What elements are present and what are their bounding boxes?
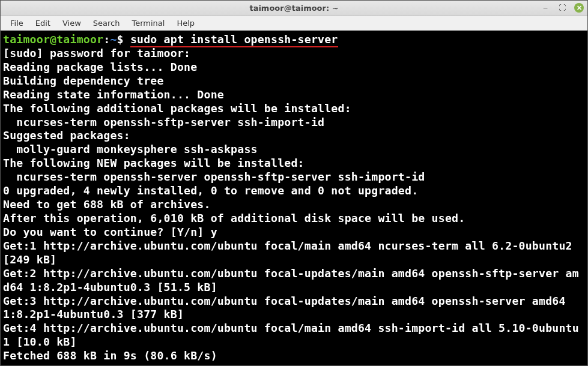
- close-button[interactable]: ✕: [574, 3, 584, 13]
- menu-view[interactable]: View: [58, 17, 86, 29]
- output-line: molly-guard monkeysphere ssh-askpass: [3, 143, 258, 155]
- menu-search[interactable]: Search: [88, 17, 125, 29]
- output-line: Do you want to continue? [Y/n] y: [3, 226, 217, 238]
- output-line: Get:2 http://archive.ubuntu.com/ubuntu f…: [3, 267, 579, 293]
- menu-file[interactable]: File: [5, 17, 28, 29]
- menu-edit[interactable]: Edit: [31, 17, 55, 29]
- output-line: ncurses-term openssh-sftp-server ssh-imp…: [3, 116, 324, 128]
- output-line: Get:3 http://archive.ubuntu.com/ubuntu f…: [3, 295, 572, 321]
- output-line: The following additional packages will b…: [3, 102, 351, 115]
- output-line: ncurses-term openssh-server openssh-sftp…: [3, 170, 425, 183]
- terminal-output-area[interactable]: taimoor@taimoor:~$ sudo apt install open…: [1, 31, 587, 365]
- window-titlebar: taimoor@taimoor: ~ – ⛶ ✕: [1, 1, 587, 16]
- output-line: Building dependency tree: [3, 74, 164, 87]
- output-line: Reading state information... Done: [3, 88, 224, 101]
- prompt-path: ~: [110, 33, 117, 46]
- output-line: Reading package lists... Done: [3, 61, 197, 73]
- command-text: sudo apt install openssh-server: [130, 33, 338, 47]
- minimize-button[interactable]: –: [541, 3, 550, 13]
- output-line: Need to get 688 kB of archives.: [3, 198, 211, 211]
- menu-terminal[interactable]: Terminal: [127, 17, 169, 29]
- menu-help[interactable]: Help: [172, 17, 199, 29]
- output-line: Get:4 http://archive.ubuntu.com/ubuntu f…: [3, 322, 579, 348]
- maximize-button[interactable]: ⛶: [557, 3, 567, 13]
- menu-bar: File Edit View Search Terminal Help: [1, 16, 587, 31]
- output-line: Get:1 http://archive.ubuntu.com/ubuntu f…: [3, 239, 579, 266]
- prompt-colon: :: [103, 33, 110, 46]
- output-line: Suggested packages:: [3, 129, 130, 142]
- output-line: Fetched 688 kB in 9s (80.6 kB/s): [3, 349, 217, 362]
- output-line: After this operation, 6,010 kB of additi…: [3, 212, 465, 224]
- window-controls: – ⛶ ✕: [541, 3, 584, 13]
- output-line: [sudo] password for taimoor:: [3, 47, 190, 59]
- prompt-symbol: $: [117, 33, 124, 46]
- output-line: The following NEW packages will be insta…: [3, 157, 305, 169]
- output-line: 0 upgraded, 4 newly installed, 0 to remo…: [3, 184, 418, 197]
- prompt-userhost: taimoor@taimoor: [3, 33, 103, 46]
- window-title: taimoor@taimoor: ~: [249, 4, 338, 13]
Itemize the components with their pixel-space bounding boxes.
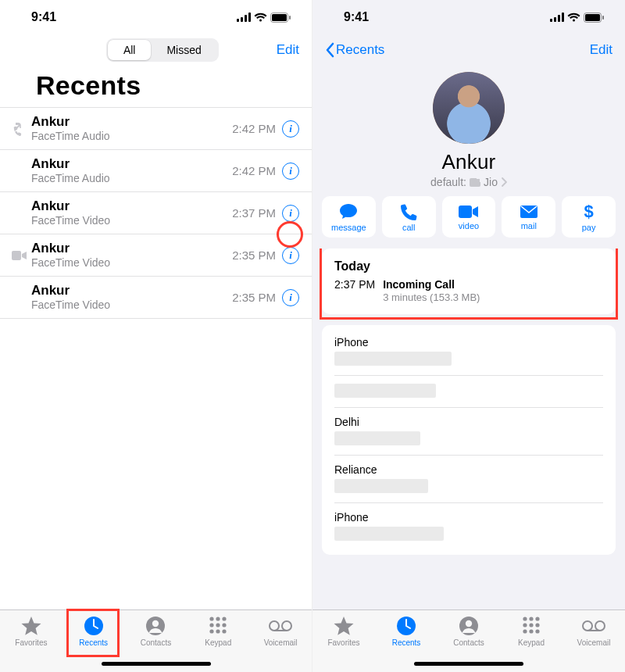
call-row[interactable]: AnkurFaceTime Video2:35 PMi	[0, 277, 312, 319]
caller-name: Ankur	[31, 283, 232, 298]
contact-field[interactable]: iPhone	[334, 503, 603, 550]
tab-recents[interactable]: Recents	[379, 616, 434, 647]
tab-bar: Favorites Recents Contacts Keypad Voicem…	[0, 609, 312, 672]
info-button[interactable]: i	[282, 163, 299, 180]
svg-point-13	[223, 617, 227, 620]
pay-button[interactable]: $ pay	[562, 196, 616, 238]
person-icon	[459, 616, 479, 636]
svg-point-20	[270, 621, 279, 631]
status-bar: 9:41	[312, 0, 625, 34]
svg-point-45	[595, 621, 605, 631]
svg-point-35	[523, 617, 527, 620]
svg-point-37	[535, 617, 539, 620]
field-value-redacted	[334, 431, 420, 445]
svg-rect-28	[585, 14, 600, 21]
home-indicator[interactable]	[102, 662, 211, 666]
call-time: 2:37 PM	[232, 206, 276, 220]
default-line[interactable]: default: Jio	[430, 176, 507, 188]
svg-rect-7	[12, 251, 21, 260]
tab-keypad[interactable]: Keypad	[504, 616, 559, 647]
page-title: Recents	[0, 69, 312, 107]
call-row[interactable]: AnkurFaceTime Video2:37 PMi	[0, 192, 312, 234]
recents-segmented-control[interactable]: All Missed	[106, 38, 219, 62]
message-button[interactable]: message	[322, 196, 376, 238]
tab-voicemail[interactable]: Voicemail	[253, 616, 308, 647]
clock-icon	[396, 616, 416, 636]
contact-field[interactable]	[334, 376, 603, 408]
svg-point-40	[535, 623, 539, 627]
mail-icon	[520, 205, 538, 219]
segment-all[interactable]: All	[108, 40, 152, 60]
contact-field[interactable]: iPhone	[334, 328, 603, 376]
svg-rect-23	[550, 19, 552, 22]
svg-rect-2	[245, 15, 247, 22]
field-value-redacted	[334, 384, 436, 398]
svg-point-12	[216, 617, 220, 620]
svg-point-17	[210, 629, 214, 633]
call-row[interactable]: AnkurFaceTime Audio2:42 PMi	[0, 107, 312, 150]
clock-icon	[84, 616, 104, 636]
call-time: 2:42 PM	[232, 164, 276, 177]
svg-point-15	[216, 623, 220, 627]
call-row[interactable]: AnkurFaceTime Audio2:42 PMi	[0, 150, 312, 192]
svg-rect-5	[272, 14, 287, 21]
nav-bar: All Missed Edit	[0, 34, 312, 69]
tab-keypad[interactable]: Keypad	[191, 616, 245, 647]
segment-missed[interactable]: Missed	[151, 40, 216, 60]
tab-voicemail[interactable]: Voicemail	[566, 616, 621, 647]
phone-icon	[400, 203, 417, 220]
video-button[interactable]: video	[442, 196, 496, 238]
person-icon	[145, 616, 166, 636]
svg-point-34	[466, 620, 472, 627]
info-button[interactable]: i	[282, 120, 299, 138]
call-time: 2:35 PM	[232, 248, 276, 262]
tab-favorites[interactable]: Favorites	[4, 616, 59, 647]
call-subtitle: FaceTime Audio	[31, 172, 232, 185]
caller-name: Ankur	[31, 156, 232, 172]
tab-favorites[interactable]: Favorites	[316, 616, 371, 647]
call-log-card: Today 2:37 PM Incoming Call 3 minutes (1…	[322, 248, 616, 314]
sim-icon	[470, 178, 480, 187]
info-button[interactable]: i	[282, 247, 299, 264]
home-indicator[interactable]	[414, 662, 523, 666]
mail-button[interactable]: mail	[502, 196, 555, 238]
call-subtitle: FaceTime Audio	[31, 130, 232, 143]
call-row[interactable]: AnkurFaceTime Video2:35 PMi	[0, 234, 312, 277]
field-label: iPhone	[334, 511, 603, 524]
call-time: 2:35 PM	[232, 291, 276, 304]
svg-rect-3	[248, 13, 251, 22]
video-icon	[459, 205, 479, 219]
call-button[interactable]: call	[382, 196, 436, 238]
edit-button[interactable]: Edit	[277, 42, 299, 58]
svg-rect-1	[241, 17, 243, 22]
call-subtitle: FaceTime Video	[31, 256, 232, 270]
svg-point-41	[523, 629, 527, 633]
contact-detail-screen: 9:41 Recents Edit Ankur default: Jio mes…	[312, 0, 625, 672]
tab-contacts[interactable]: Contacts	[128, 616, 183, 647]
avatar[interactable]	[433, 72, 505, 144]
voicemail-icon	[581, 616, 606, 636]
log-entry: 2:37 PM Incoming Call 3 minutes (153.3 M…	[334, 278, 603, 303]
back-button[interactable]: Recents	[325, 42, 384, 58]
svg-rect-29	[602, 16, 604, 20]
info-button[interactable]: i	[282, 289, 299, 306]
svg-point-18	[216, 629, 220, 633]
tab-contacts[interactable]: Contacts	[441, 616, 496, 647]
status-indicators	[550, 13, 605, 23]
recents-screen: 9:41 All Missed Edit Recents AnkurFaceTi…	[0, 0, 312, 672]
wifi-icon	[567, 13, 580, 22]
field-value-redacted	[334, 352, 452, 366]
log-header: Today	[334, 259, 603, 273]
edit-button[interactable]: Edit	[590, 42, 612, 58]
caller-name: Ankur	[31, 198, 232, 214]
call-type-icon	[8, 250, 31, 261]
tab-recents[interactable]: Recents	[66, 616, 121, 647]
contact-field[interactable]: Delhi	[334, 408, 603, 456]
contact-fields-card: iPhoneDelhiRelianceiPhone	[322, 325, 616, 555]
voicemail-icon	[268, 616, 293, 636]
contact-field[interactable]: Reliance	[334, 456, 603, 503]
log-type: Incoming Call	[383, 278, 603, 291]
info-button[interactable]: i	[282, 205, 299, 222]
star-icon	[21, 616, 41, 636]
svg-point-39	[529, 623, 533, 627]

## Your instructions
Count the lines of the entries above that contain the word "home" and give only the number.

## Answer to the problem
2